Archive for the ‘CDF Analysis Tips and Tricks’ Category

Trace Analysis Patterns (Part 95)

Sunday, November 16th, 2014

Trace and log analysis starts with assessment of artifact File Size, especially with multiple logging scenarios in distributed systems. If all log files are of the same size we might have either Circular Traces or Truncated Traces. Both point to wrong trace timing plan or just using default tracing tool configuration.

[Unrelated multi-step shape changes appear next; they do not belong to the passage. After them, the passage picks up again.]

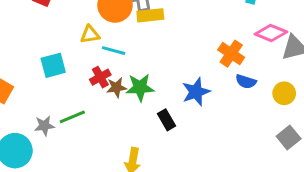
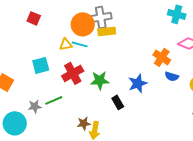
cyan line: (114, 51) -> (80, 44), moved
red cross: (100, 77) -> (73, 73), size x1.5
brown star: (116, 87) -> (84, 123), moved

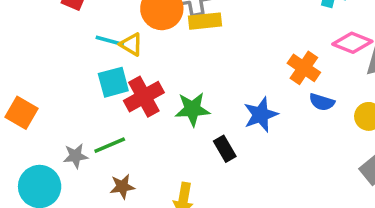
yellow triangle: (66, 44) -> (131, 44), turned 40
cyan line: (80, 44) -> (110, 41), moved
cyan square: (41, 65) -> (113, 82), moved
brown star: (84, 123) -> (122, 187), moved

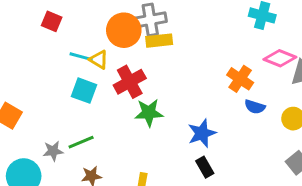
cyan square: (113, 82) -> (84, 91), turned 35
red cross: (144, 97) -> (130, 82), moved
blue star: (261, 115) -> (202, 133), moved
black rectangle: (225, 149) -> (205, 167), moved

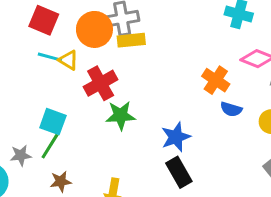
red square: (52, 21) -> (44, 20), moved, size x1.4
cyan square: (84, 91) -> (53, 122), moved
green line: (81, 142) -> (50, 146), turned -35
black rectangle: (205, 167) -> (179, 172), size x1.4

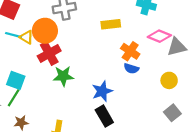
orange circle: (94, 29) -> (45, 31), moved
yellow rectangle: (131, 40) -> (111, 24), moved
blue semicircle: (231, 109) -> (131, 69), moved

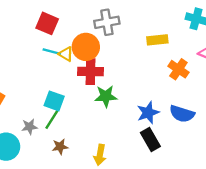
red cross: (49, 53) -> (90, 72), turned 30
blue semicircle: (131, 69) -> (182, 114), moved, size x1.5

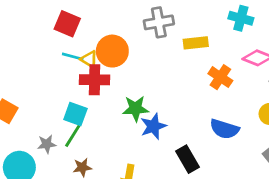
gray cross: (107, 22) -> (159, 22), moved
red cross: (90, 72) -> (95, 80), moved
blue star: (148, 113) -> (153, 126), moved

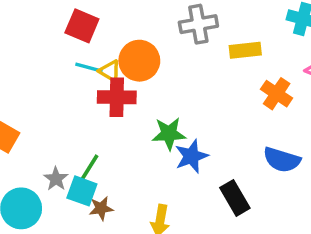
cyan square: (75, 114) -> (82, 191), moved
gray star: (47, 144) -> (56, 179), turned -30

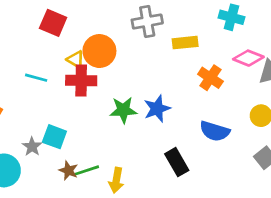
cyan line: (89, 68) -> (36, 78), moved
blue star: (191, 156) -> (157, 109), moved
green line: (89, 168) -> (87, 170), moved, turned 40
cyan square: (82, 191) -> (54, 137), moved
brown star: (101, 208) -> (69, 170), turned 30

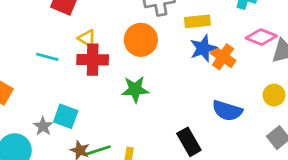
orange circle: (99, 51) -> (141, 40), moved
blue star: (157, 109) -> (203, 48), moved

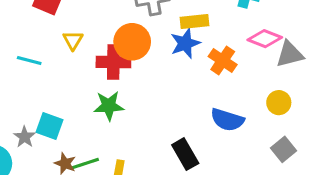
yellow triangle: (87, 38) -> (73, 40), turned 30
blue star: (203, 48) -> (185, 43), moved
red cross: (93, 60) -> (113, 62), moved
green star: (135, 89) -> (109, 106), moved

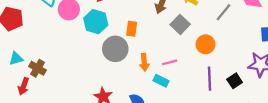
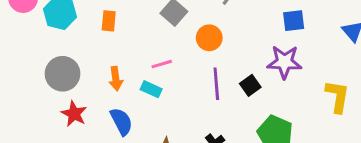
gray circle: (115, 49) -> (63, 74), moved
orange arrow: (144, 62) -> (116, 79), moved

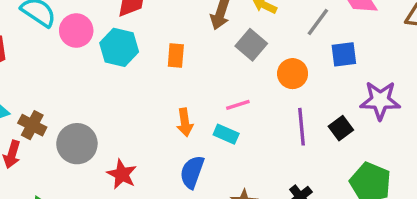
blue square: (294, 21) -> (344, 54), moved
gray circle: (63, 74) -> (77, 144), moved
red star: (74, 114) -> (122, 174), moved
blue semicircle: (121, 122) -> (192, 172), turned -132

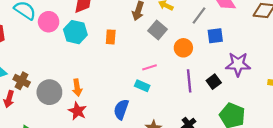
orange arrow: (185, 122) -> (77, 88), moved

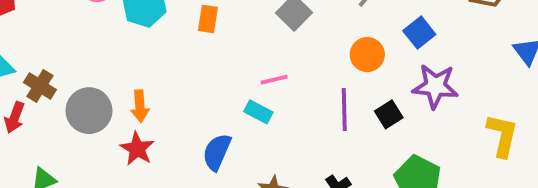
blue square: (215, 36) -> (419, 33), moved, turned -35
orange circle: (183, 48) -> (367, 55), moved

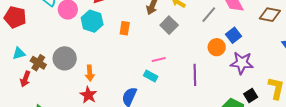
orange circle: (367, 55) -> (217, 47), moved
gray circle: (89, 111) -> (65, 58), moved
black square: (389, 114) -> (251, 95), moved

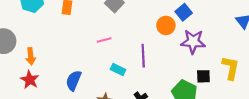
cyan rectangle: (151, 76) -> (118, 70), moved
black square: (251, 95) -> (203, 76), turned 32

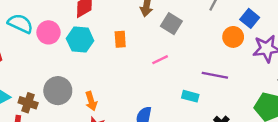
pink line: (104, 40) -> (160, 60), moved
purple line: (143, 56) -> (215, 75), turned -65

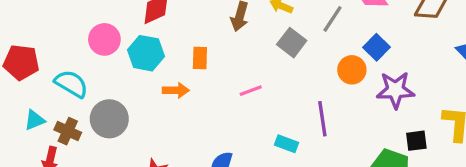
cyan semicircle: (20, 24) -> (71, 84), moved
gray square: (171, 24) -> (292, 43), moved
purple line: (215, 75) -> (322, 119), turned 65
orange arrow: (91, 101) -> (176, 90), moved, turned -78

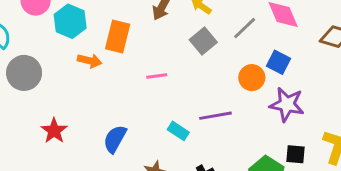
blue square: (377, 47) -> (279, 62), turned -30
orange rectangle: (200, 58) -> (118, 36), size x1.5
purple line: (322, 119) -> (215, 116), turned 76

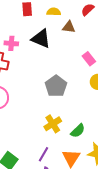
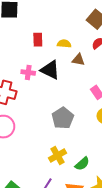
pink cross: (11, 43) -> (28, 72), moved

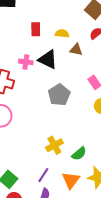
gray pentagon: (63, 118) -> (59, 95), moved

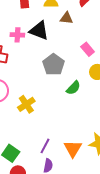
yellow cross: (54, 145) -> (26, 104), moved
green semicircle: (79, 154) -> (73, 88), moved

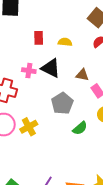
brown triangle: (66, 18) -> (82, 75), moved
yellow cross: (26, 104) -> (29, 127), moved

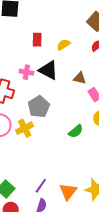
yellow semicircle: (65, 42) -> (63, 45), turned -40
gray pentagon: (62, 103) -> (39, 107), moved

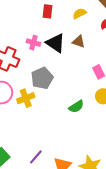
yellow semicircle: (63, 45) -> (79, 14), moved
brown triangle: (80, 78) -> (79, 42), moved

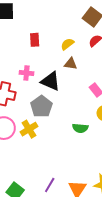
yellow semicircle: (79, 14) -> (67, 44), moved
black triangle: (55, 43) -> (51, 81), moved
green semicircle: (76, 107) -> (80, 128), turned 49

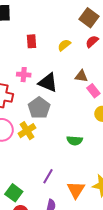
brown triangle: (71, 64) -> (81, 76), moved
green semicircle: (80, 128) -> (75, 141), moved
purple line: (50, 185) -> (48, 176), moved

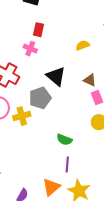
red rectangle: (31, 41) -> (39, 30), moved
pink cross: (24, 75) -> (30, 49), moved
purple line: (48, 176) -> (67, 164), moved, turned -42

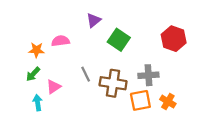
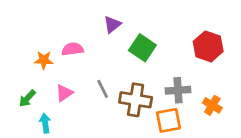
green arrow: (33, 74) -> (27, 98), moved
pink triangle: (54, 87) -> (64, 93), moved
orange cross: (168, 102) -> (212, 105), moved

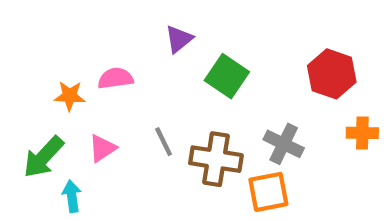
gray cross: (178, 90) -> (284, 144), turned 30
green arrow: (27, 98) -> (43, 157), size x1.5
orange cross: (212, 105) -> (362, 133), moved, turned -30

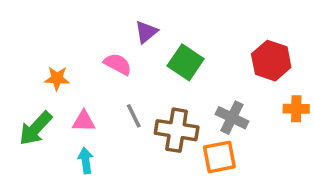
pink semicircle: (115, 78) -> (118, 64), moved, turned 36
pink triangle: (102, 148) -> (84, 121), turned 35
cyan arrow: (72, 196) -> (86, 161), moved

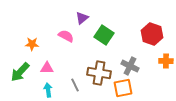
gray line: (134, 116) -> (75, 85), moved

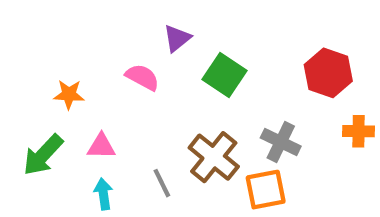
brown cross: (99, 73) -> (214, 157), turned 30

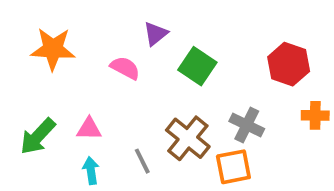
orange star: (69, 94) -> (53, 49), moved, size x1.6

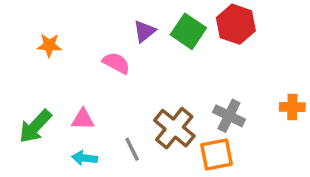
orange star: (53, 49) -> (49, 45), size x0.6
red hexagon: (289, 64) -> (236, 24), moved
green square: (197, 66) -> (188, 31), moved
cyan arrow: (91, 171) -> (85, 158), turned -75

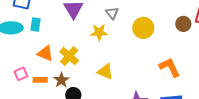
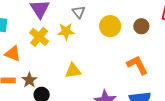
brown circle: (183, 24) -> (141, 26), moved
yellow cross: (69, 56) -> (39, 37), moved
yellow triangle: (105, 72) -> (73, 71), turned -30

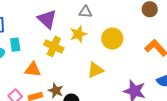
gray triangle: (79, 12) -> (85, 12), turned -32
yellow circle: (110, 26) -> (112, 39), moved

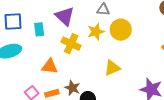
yellow circle: (112, 39) -> (121, 30), moved
cyan rectangle: (15, 45) -> (39, 29), moved

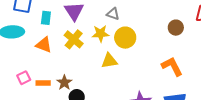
orange triangle: (50, 66) -> (44, 45), moved
yellow triangle: (112, 68) -> (109, 61), moved

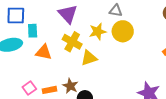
gray triangle: (113, 14) -> (116, 11), moved
cyan rectangle: (46, 18) -> (33, 31), moved
yellow triangle: (109, 61) -> (89, 58), moved

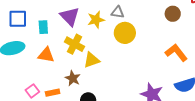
cyan rectangle: (33, 31) -> (43, 27), moved
yellow star: (98, 32) -> (96, 20), moved
brown star: (70, 86) -> (73, 78), moved

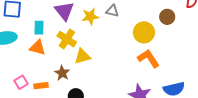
cyan rectangle: (43, 27) -> (39, 28), moved
yellow circle: (125, 33) -> (144, 32), moved
orange L-shape: (176, 53) -> (148, 58), moved

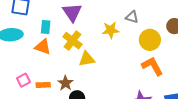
gray triangle: (112, 11) -> (132, 17), moved
yellow star: (90, 16) -> (111, 30), moved
brown star: (62, 73) -> (65, 83), moved

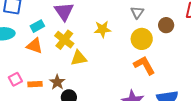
gray triangle: (132, 17) -> (137, 12), moved, turned 48
cyan rectangle: (46, 27) -> (37, 26), turned 56

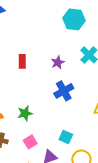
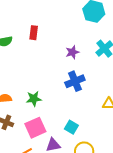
red rectangle: (22, 61) -> (34, 33), moved
pink square: (30, 142) -> (35, 128), size x1.5

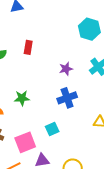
green star: (34, 99) -> (22, 98), moved
cyan square: (71, 127) -> (52, 129), moved, turned 32

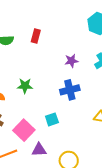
pink square: (25, 142) -> (24, 130), turned -30

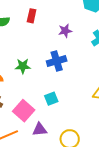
purple star: (71, 61) -> (65, 31), moved
blue cross: (70, 90) -> (57, 61), moved

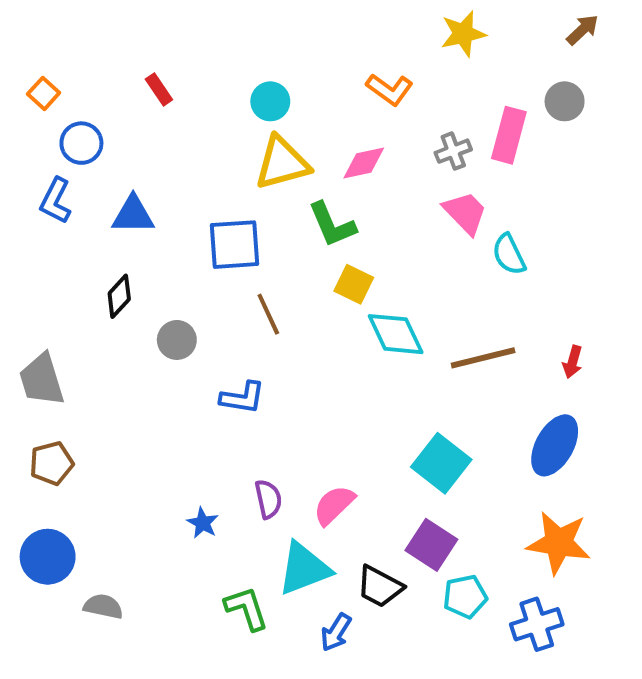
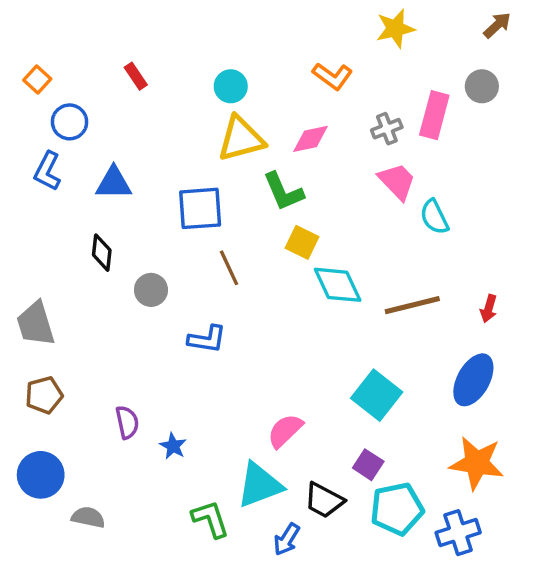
black diamond: (119, 296) -> (102, 253), turned -36
purple semicircle: (268, 499) -> (127, 422), moved
purple square: (431, 545) -> (368, 465), size x0.7
cyan pentagon: (465, 596) -> (397, 509), size x1.4

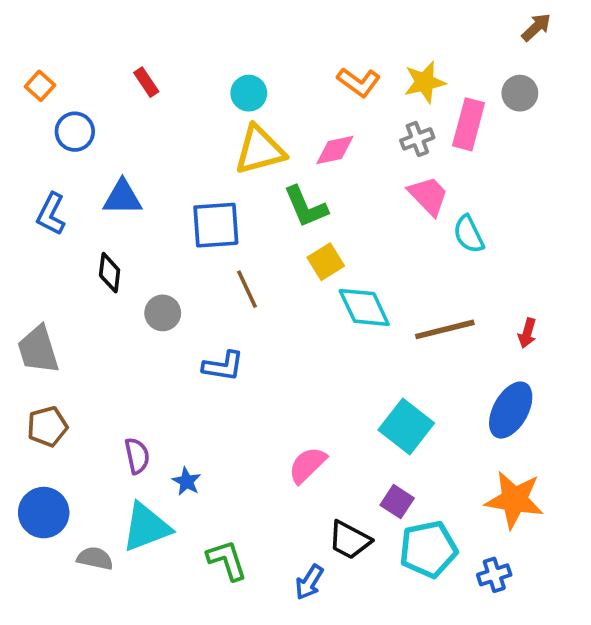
yellow star: (395, 29) -> (425, 82), moved
blue L-shape: (47, 171) -> (51, 214), moved
yellow square: (302, 242) -> (326, 262), turned 32
cyan triangle: (260, 485) -> (146, 527), moved
blue cross: (458, 533) -> (494, 575), size x0.7

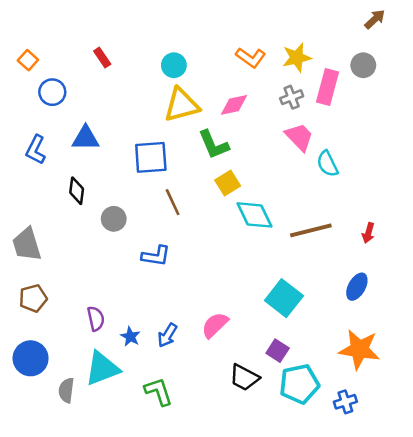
blue ellipse: (511, 410) -> (357, 287), size x0.7
gray semicircle: (95, 558) -> (66, 390), turned -95
blue arrow: (309, 582) -> (167, 335), moved

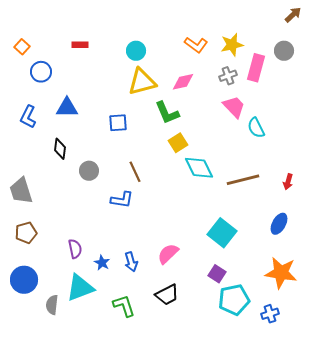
red rectangle: (102, 58) -> (80, 45), turned -56
blue square: (151, 157) -> (118, 123), size x0.7
brown line: (173, 202) -> (135, 172), moved
blue arrow: (167, 335) -> (131, 262), turned -48
black trapezoid: (244, 378) -> (167, 295), moved, turned -55

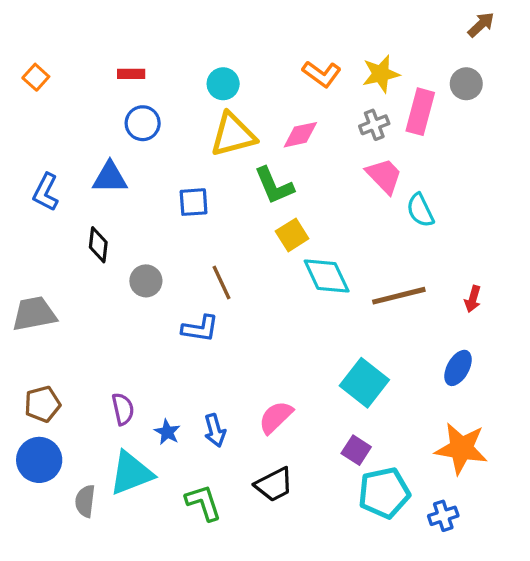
blue circle: (41, 72) -> (143, 123), moved
gray trapezoid: (21, 191) -> (34, 314), turned 96
brown pentagon: (26, 233) -> (42, 404), moved

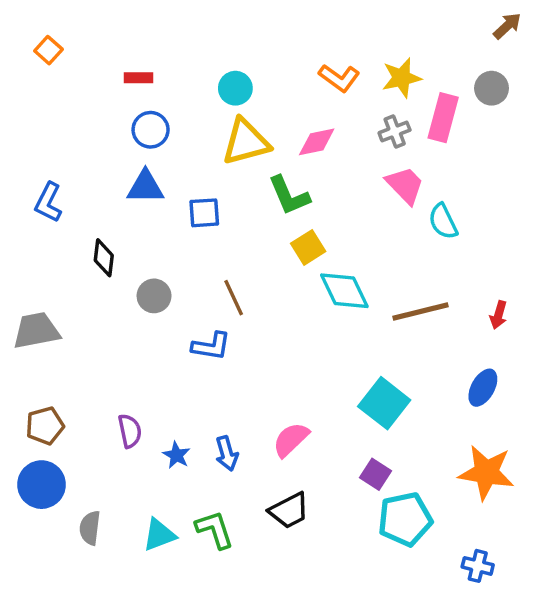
orange square: (36, 77) -> (48, 50), moved
blue triangle: (110, 177) -> (145, 187), moved
cyan triangle: (131, 473) -> (159, 535), moved, size x0.7
blue cross: (443, 516) -> (478, 566), moved, turned 32

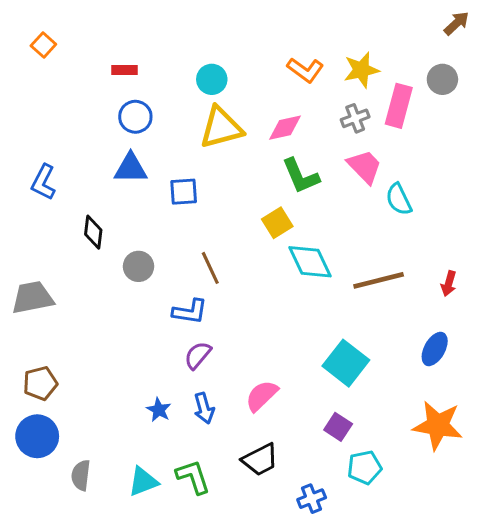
green L-shape: (289, 196) -> (301, 176), moved
purple semicircle: (130, 431) -> (198, 355), moved, turned -128
cyan pentagon: (405, 519) -> (365, 467), size x0.7
blue cross: (478, 566) -> (312, 499), moved, turned -36

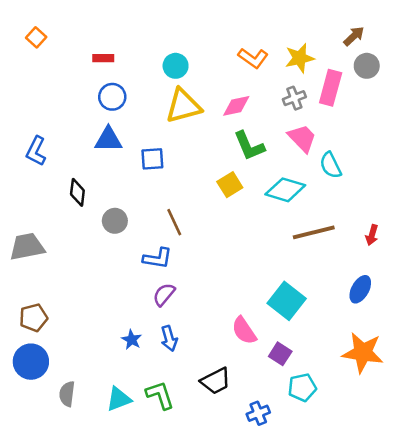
brown arrow: (456, 23) -> (354, 36), moved
cyan diamond: (310, 262) -> (285, 190), moved, turned -48
pink semicircle: (262, 396) -> (244, 331), moved, turned -80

- Dmitry Vostokov @ DumpAnalysis.org + TraceAnalysis.org -

Trace Analysis Patterns (Part 94)

Tuesday, November 11th, 2014

Trace messages may correspond to specific implementation code such as recording the status of an operation, dumping data values, printing errors, or they may correspond to higher levels of software design and architecture, and even to use case stories. We call such messages Milestones by analogy with project management. Alternative names can be Chapter Messages, Summary Messages, Checkpoints, or Use Case Messages. These are different from Macrofunctions which are collections messages grouped by some higher function. Milestone messages are specifically designed distinct trace statements:

They can also be a part of Significant Events, serve the role of Anchor Messages, and be a part of Basic Facts and Vocabulary Index.

- Dmitry Vostokov @ DumpAnalysis.org + TraceAnalysis.org -

Trace Analysis Patterns (Part 93)

Sunday, November 9th, 2014

Sometimes we have several use case instances traced in one log file. Messages and Activity Regions from many Use Case Trails intermingle and make analysis difficult especially with the absence of UCID (Use Case ID), any other identification tags, or Message Links. However, initially most of the time we are interested in a sequence of Significant Events. After finding Anchor Messages we can use Time Deltas to differentiate between trace statements from different Use Case Trails. Here we assume correct Event Sequence Order. We call this pattern Event Sequence Phase by analogy with wave phases (all such individual “waves” may have different “shapes” due to various delays between different stages of their use case and implementation narratives):

In the picture above we also identified Dominant Event Sequence for use case instance C.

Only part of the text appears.